福田栄一「玉響荘のユーウツ」

玉響荘のユーウツ (トクマ・ノベルズ Edge)

玉響荘のユーウツ (トクマ・ノベルズ Edge)

経営していたメイド喫茶が、運営資金を持ち逃げされたために行き詰まり、街金から500万円の借金をした男が、遺産で転がり込んだアパートを売り飛ばそうと、借家人を立ち退かせる話。


図書館の良いところは、当然自分で買わなくても良いためある種の冒険的読書ができるところである。一方で、そんなにこれは、という本があることも少ないので、勢い手に取る本の幅が広がらざるを得ないというか、選択の識位値が下がるというか、とにかく書店ならば絶対に手に取ることのない本を手に取ることになる。その結果、思いもかけず素敵な本に巡り会うこともあれば、どうしようもなく趣味に合わない本にあたってしまうこともある。

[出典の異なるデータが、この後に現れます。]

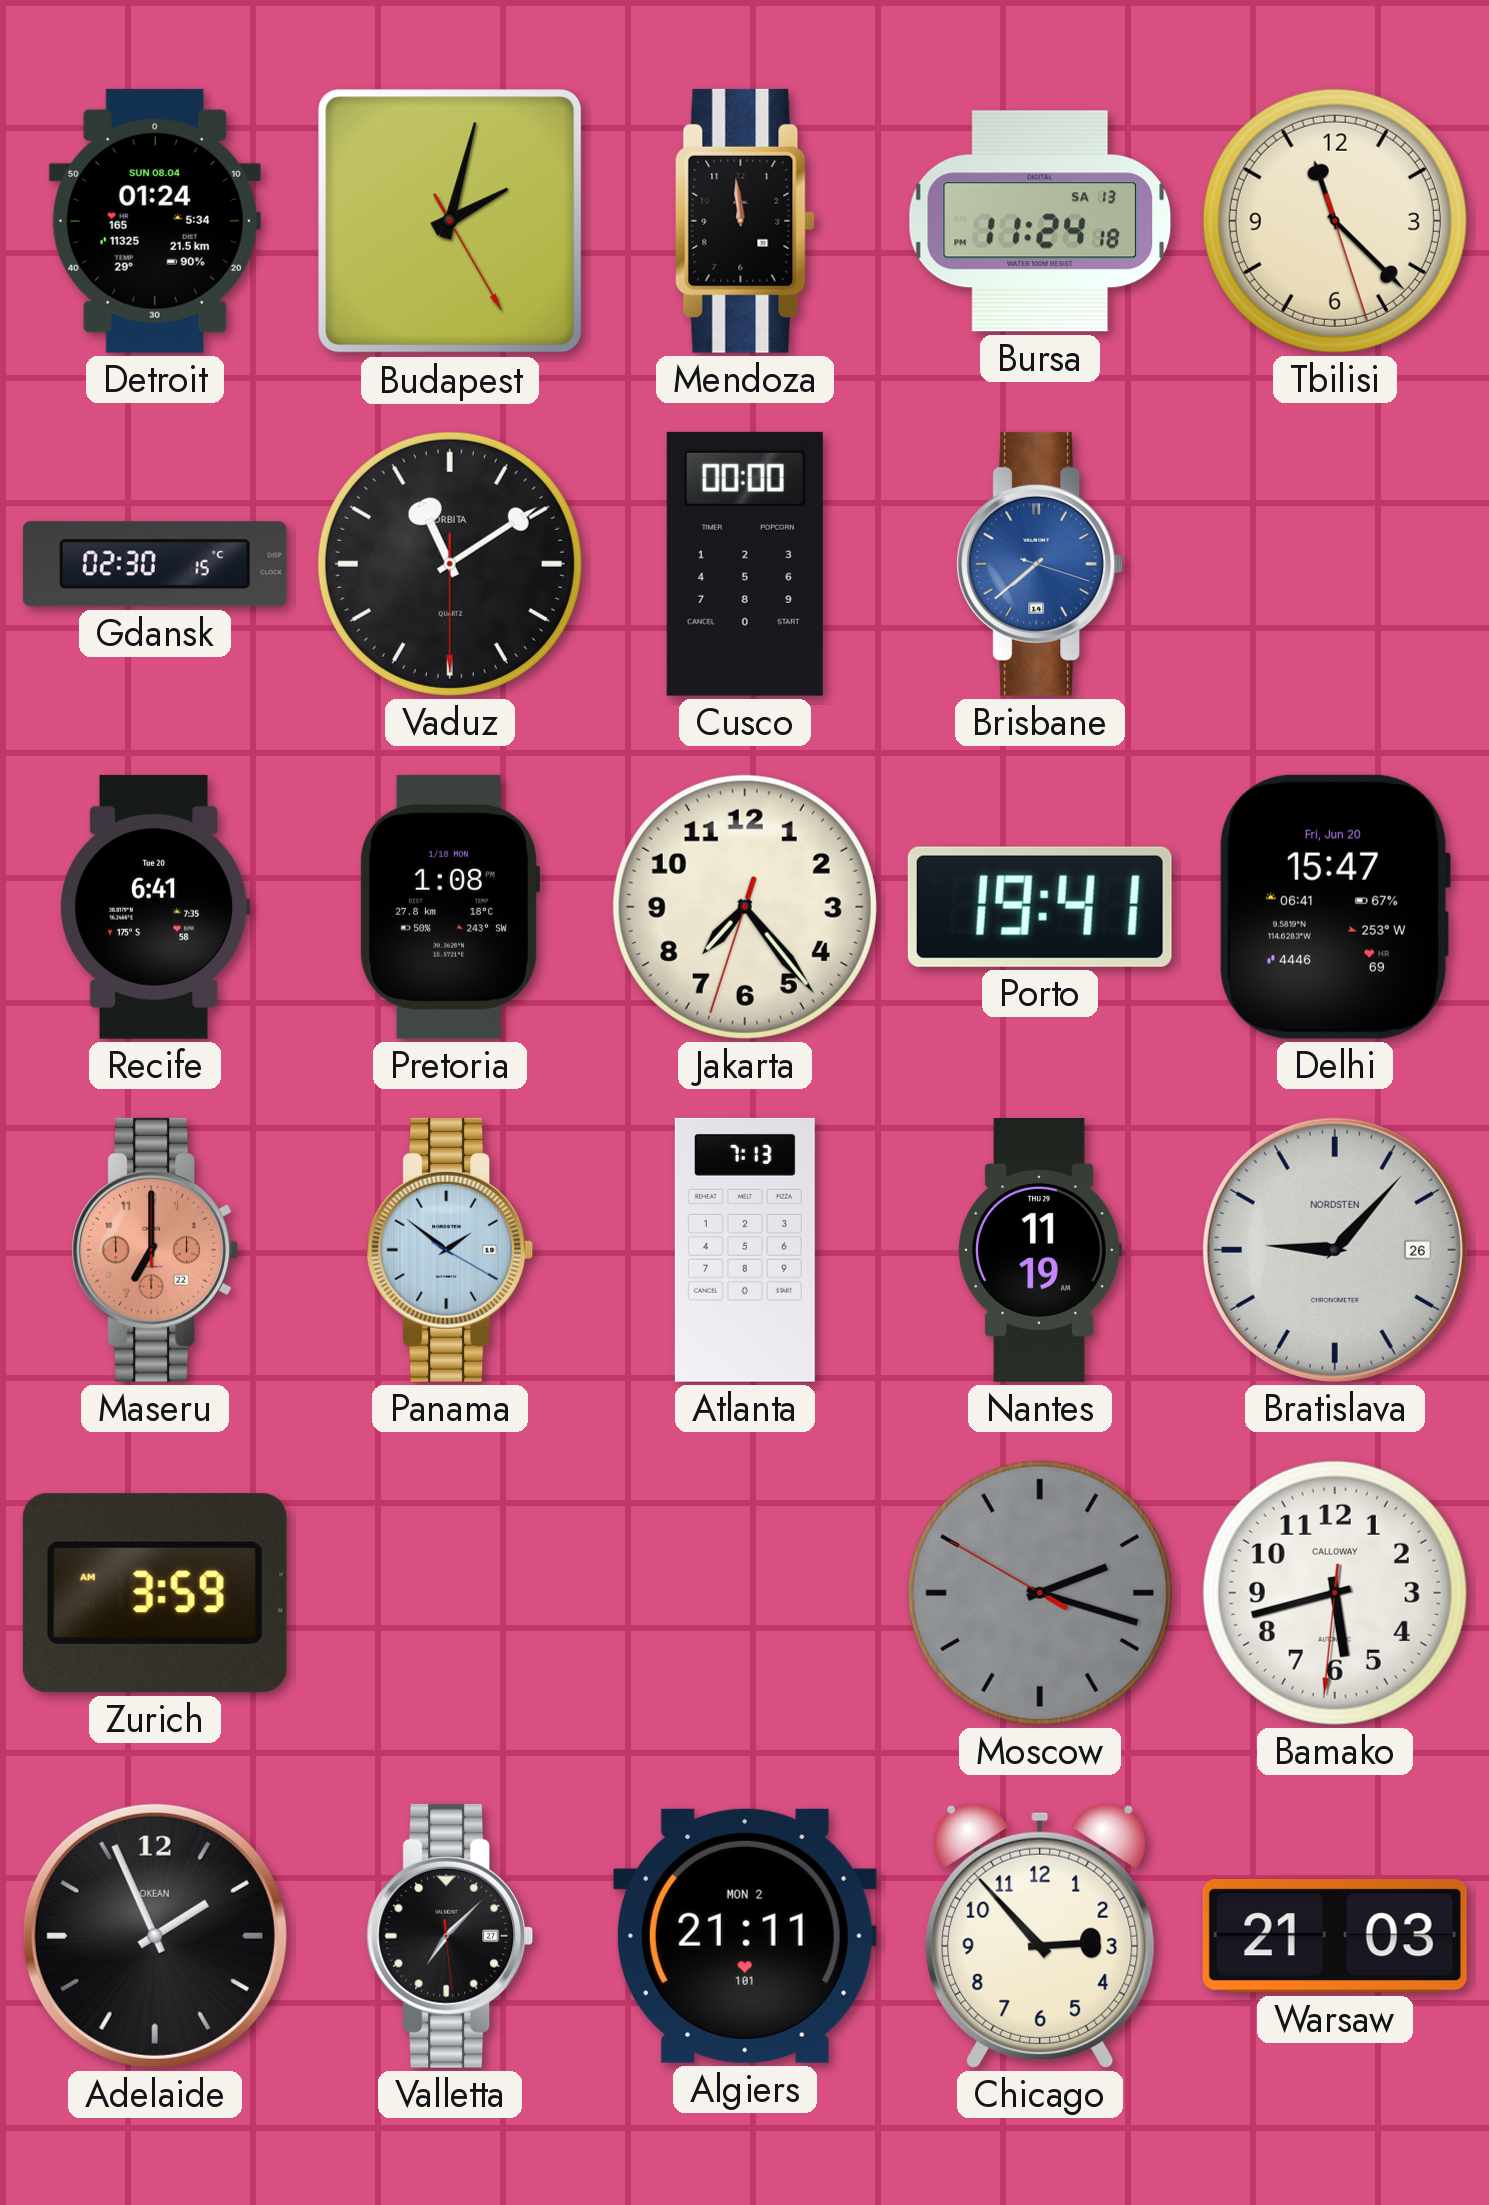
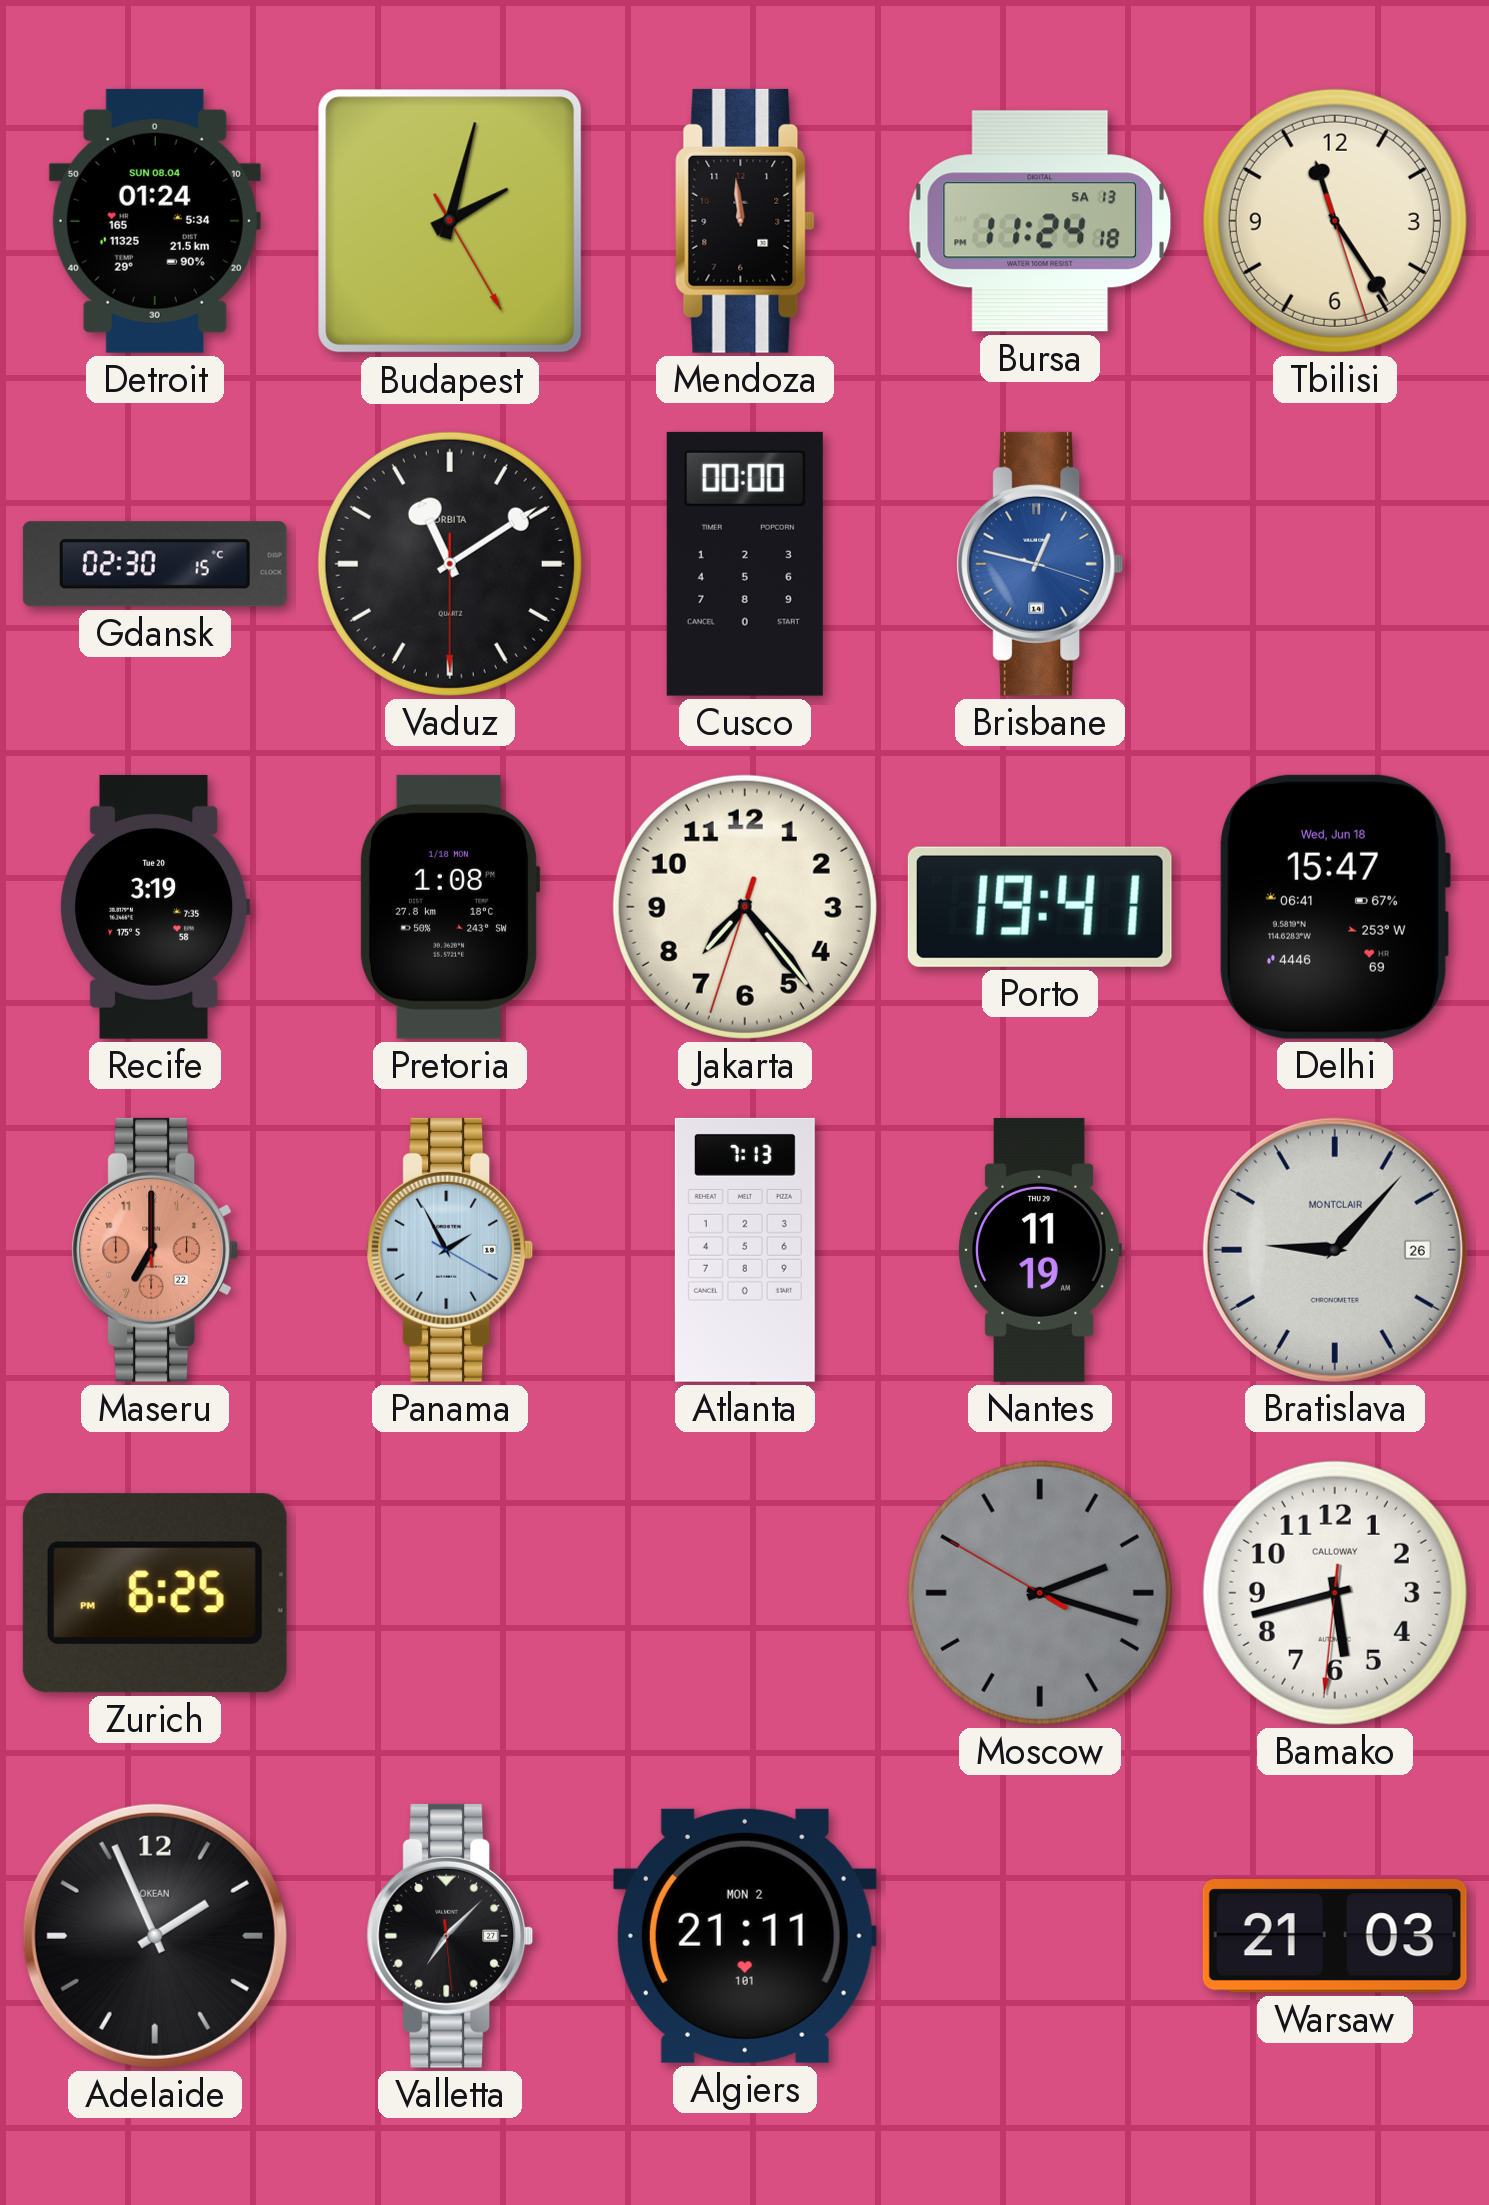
Tbilisi: 11:22 -> 11:24
Brisbane: 7:38 -> 12:47
Recife: 6:41 -> 3:19
Delhi date: Fri, Jun 20 -> Wed, Jun 18
Panama: 1:51 -> 1:55
Bratislava brand: NORDSTEN -> MONTCLAIR
Zurich: 3:59 -> 6:25
Chicago: 2:53 -> none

この本に関しては残念ながら後者で、読むのを辞めようかと思ったがあまりにも軽いので最後まで読み通してしまった。なにより、主人公の行動原理が理解しがたい。自分の都合でアパートの借家人を立ち退かせる話なのだが、あまりにも法規的事情や道義的行いを無視した行為が続き、なんとも言えない気分になる。これが作者の常識なのか。物語が進むに連れ主人公の行いはエスカレートし、レイプまでに及ぶのにはなかなか恐れ入った。よくよく考えると、表紙や挿絵の牧歌的な雰囲気に惑わされはしたが、これはむしろクライムノベルとして読むべきなのかも知れない。そう考えれば、なんとなく納得はできる。別に面白くはないけど。